In short

You just sweated through elimination and got x = 2. Stop. Don't run elimination AGAIN to find y — just SUBSTITUTE x = 2 into any one of the original equations and solve. Back-substitution takes 5 seconds. Re-running elimination takes another 30 seconds and gives you a fresh chance to mess up arithmetic. Same answer, double the risk.

You're sitting in a CBSE Class 10 board exam. You've got a system of two equations, you eliminated y, you found x = 2. Now you need y. You have two options:

  1. Back-substitute: Plug x = 2 into one of the original equations. Solve a one-variable equation.

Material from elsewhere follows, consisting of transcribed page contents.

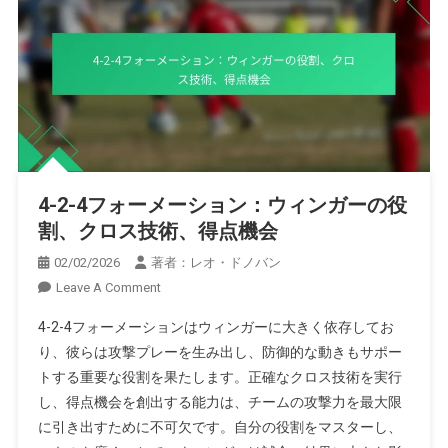
4-2-4フォーメーション：ウィンガーの役
割、クロス技術、得点機会
02/02/2026
著者：レオ・ドノバン
On
Leave A Comment
4-
4-2-4フォーメーションはウィンガーに大きく依存してお
2-
り、彼らは攻撃プレーを生み出し、防御的な動きもサポー
4
トする重要な役割を果たします。正確なクロス技術を実行
フ
し、得点機会を創出する能力は、チームの攻撃力を最大限
ォ
ー
に引き出すために不可欠です。自分の役割をマスターし、
メ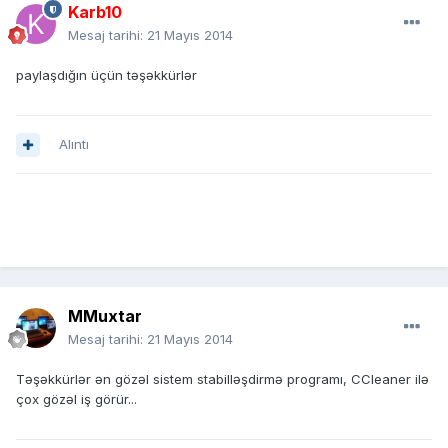
Karb10
Mesaj tarihi:
21 Mayıs 2014
paylaşdığın üçün təşəkkürlər
Alıntı
MMuxtar
Mesaj tarihi:
21 Mayıs 2014
Təşəkkürlər ən gözəl sistem stabilləşdirmə programı, CCleaner ilə
çox gözəl iş görür...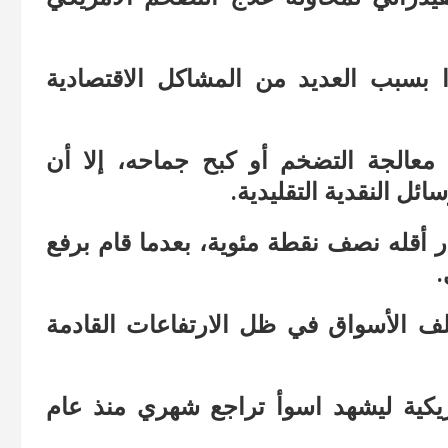
بسبب العديد من المشاكل الاقتصادية
ي معالجة التضخم أو كبح جماحه، إلا أن
ئل النقدية التقليدية.
ر أقله نصف نقطة مئوية، بعدما قام برفع
.
تلف الأسواق في ظل الارتفاعات القادمة
ريكية ليشهد اسوأ تراجع شهري منذ عام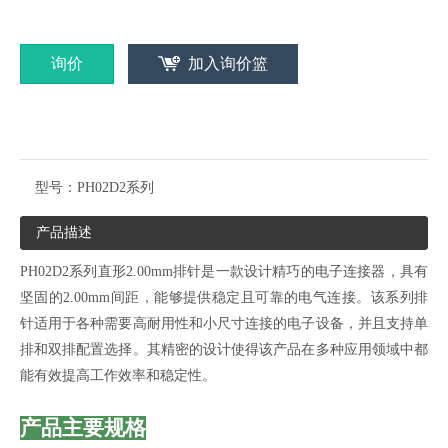
询价
加入询价篮
型号：
PH02D2系列
产品描述
PH02D2系列直形2.00mm排针是一款设计精巧的电子连接器，具有
坚固的2.00mm间距，能够提供稳定且可靠的电气连接。该系列排
针适用于各种需要高耐用性和小尺寸连接的电子设备，并且支持单
排和双排配置选择。其精密的设计使得该产品在多种应用领域中都
能有效提高工作效率和稳定性。
产品主要规格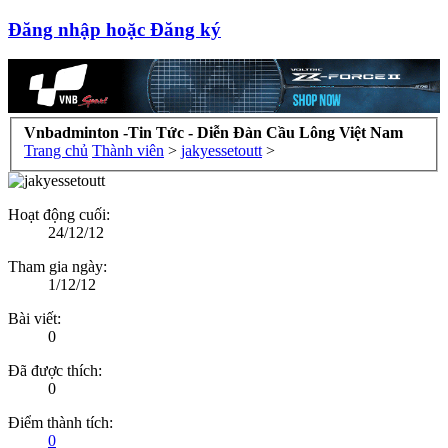
Đăng nhập hoặc Đăng ký
Vnbadminton -Tin Tức - Diễn Đàn Cầu Lông Việt Nam
Trang chủ
Thành viên
>
jakyessetoutt
>
Hoạt động cuối:
24/12/12
Tham gia ngày:
1/12/12
Bài viết:
0
Đã được thích:
0
Điểm thành tích:
0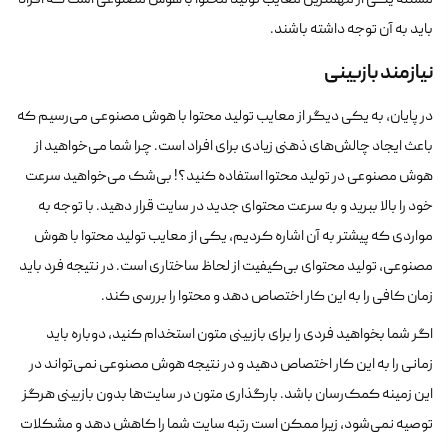
مسئله یکی از مهمترین معایب تولید محتوا با هوش مصنوعی است که افراد
باید به آن توجه داشته باشند.
نیازمند بازبینی
در پایان، به یکی دیگر از معایب تولید محتوا با هوش مصنوعی می‌رسیم که
باعث ایجاد چالش‌های ذهنی زیادی برای افراد است. چرا شما می‌خواهید از
هوش مصنوعی در تولید محتوا استفاده کنید؟! بی‌شک می‌خواهید سرعت
خود را بالا ببرید و به سرعت محتوای جدید در سایت قرار دهید. با توجه به
مواردی که پیشتر به آن اشاره کردیم، یکی از معایب تولید محتوا با هوش
مصنوعی، تولید محتوای بی‌کیفیت از لحاظ ساختاری است. در نتیجه فرد باید
زمان کافی را به این کار اختصاص دهد و محتوا را بررسی کند.
اگر شما بخواهید فردی را برای بازبینی متون استخدام کنید، دوباره باید
زمانی را به این کار اختصاص دهید و در نتیجه هوش مصنوعی نمی‌تواند در
این زمینه کمک‌رسان باشد. بارگذاری متون در سایت‌ها بدون بازبینی هرگز
توصیه نمی‌شود، زیرا ممکن است رتبه سایت شما را کاهش دهد و مشکلات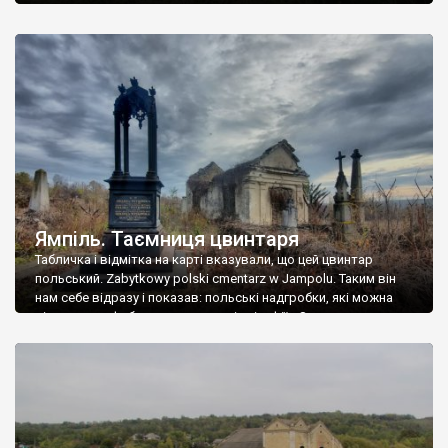
Ямпіль. Таємниця цвинтаря
Табличка і відмітка на карті вказували, що цей цвинтар
польський. Zabytkowy polski cmentarz w Jampolu. Таким він
нам себе відразу і показав: польські надгробки, які можна
віднести до фабричних, польські епітафії… Загалом цвинтар
виявився величезним – порахували площу у GoogleMaps –
виявилося більше семи гектарів. Перше враження про
абсолютну звичайність польського цвинтаря виявилося
оманливим – […]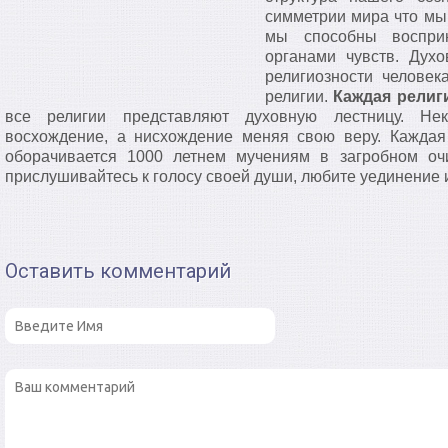
симметрии мира что мы
мы способны воспри
органами чувств. Дух
религиозности человек
религии.
Каждая религи
все религии представляют духовную лестницу. Не
восхождение, а нисхождение меняя свою веру. Кажда
оборачивается 1000 летнем мучениям в загробном оч
прислушивайтесь к голосу своей души, любите уединение 
Оставить комментарий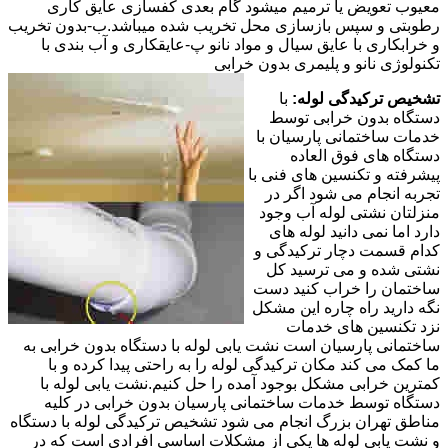
معیوب تعویض یا ترمیم میشود گام بعدی کفسازی عایق کاری
رطوبتی و سپس بازسازی محل تخریب شده میباشد.ب-بدون تخریب
و خرابکاری با عایق سیال و مواد نانو پ-عایقکاری و آب بندی با
تکنولوژی نانو و پلیمری بدون خرابی
تشخیص ترکیدگی لوله:
با
دستگاه بدون خرابی توسط
خدمات ساختمانی پارسیان با
دستگاه های فوق العاده
پیشرفته و تکنسین های فنی با
تجربه انجام می شود اگر در
منزلتان نشتی لوله آب وجود
دارد اما نمی دانید لوله های
کدام قسمت دچار ترکیدگی و
نشتی شده و می ترسید کل
ساختمان را خراب کنید دست
نگه دارید راه چاره این مشکل
نزد تکنسین های خدمات
ساختمانی پارسیان است نشت یابی لوله با دستگاه بدون خرابی به
ما کمک می کند مکان ترکیدگی لوله را به راحتی پیدا کرده و با
کمترین خرابی مشکل بوجود آمده را حل کنیم.نشت یابی لوله با
دستگاه توسط خدمات ساختمانی پارسیان بدون خرابی در کلیه
مناطق تهران بزرگ انجام می شود تشخیص ترکیدگی لوله با دستگاه
و نشت یابی لوله ها یکی از مشکلات اساسی افرادی است که در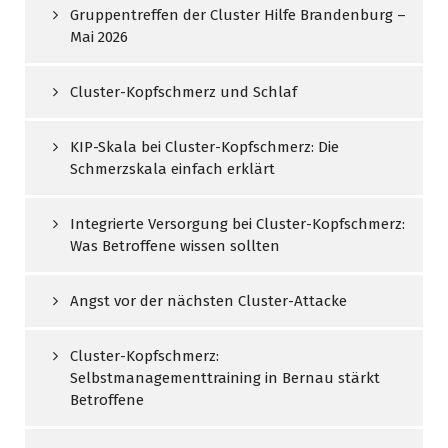
Gruppentreffen der Cluster Hilfe Brandenburg –
Mai 2026
Cluster-Kopfschmerz und Schlaf
KIP-Skala bei Cluster-Kopfschmerz: Die
Schmerzskala einfach erklärt
Integrierte Versorgung bei Cluster-Kopfschmerz:
Was Betroffene wissen sollten
Angst vor der nächsten Cluster-Attacke
Cluster-Kopfschmerz:
Selbstmanagementtraining in Bernau stärkt
Betroffene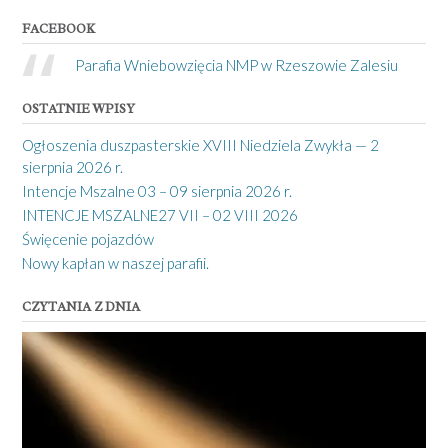
FACEBOOK
Parafia Wniebowzięcia NMP w Rzeszowie Zalesiu
OSTATNIE WPISY
Ogłoszenia duszpasterskie XVIII Niedziela Zwykła — 2
sierpnia 2026 r.
Intencje Mszalne 03 – 09 sierpnia 2026 r.
INTENCJE MSZALNE27 VII – 02 VIII 2026
Święcenie pojazdów
Nowy kapłan w naszej parafii.
CZYTANIA Z DNIA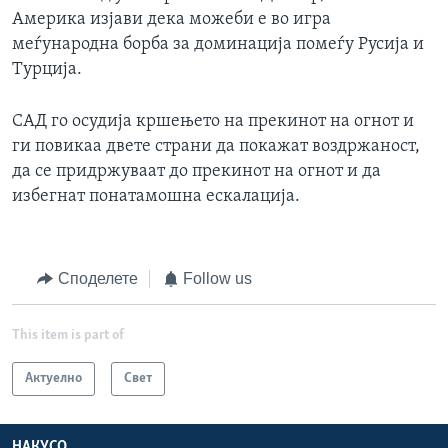
Америка изјави дека можеби е во игра
меѓународна борба за доминација помеѓу Русија и
Турција.
САД го осудија кршењето на прекинот на огнот и
ги повикаа двете страни да покажат воздржаност,
да се придржуваат до прекинот на огнот и да
избегнат понатамошна ескалација.
Споделете
Follow us
This item is part of
Актуелно
Свет
НАКУСО...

Done.
  2. Re-eliminate: Set up the multipliers AGAIN, this time to kill x instead of y. Multiply, subtract, simplify, divide.

Option 2 looks "fair" — it treats x and y symmetrically. But it's a trap. You're doing the same problem twice. Every multiplication is another chance to drop a sign. Every subtraction is another chance to mess up 13 - 8. Why: each arithmetic operation has a small probability of error; the more operations you do, the higher the chance at least one slips.

A worked system, the right way

Eliminate y, then back-substitute

Solve:

2x + 3y = 13 \quad (1)
4x + y = 11 \quad (2)

Step 1 — Eliminate y. Multiply equation (2) by 3 to match the y-coefficient:

12x + 3y = 33 \quad (2')

Subtract (1) from (2'):

(12x - 2x) + (3y - 3y) = 33 - 13
10x = 20 \implies x = 2

Step 2 — Back-substitute into the simpler equation. Equation (2) has the smaller coefficients, so use it:

4(2) + y = 11
8 + y = 11 \implies y = 3

Step 3 — Check in the OTHER equation. Plug both into (1): 2(2) + 3(3) = 4 + 9 = 13. ✓

Solution: (x, y) = (2, 3). Total operations after finding x: one multiplication, one subtraction. About 5 seconds.

The same system, the wasteful way

Re-eliminate to find y (don't do this)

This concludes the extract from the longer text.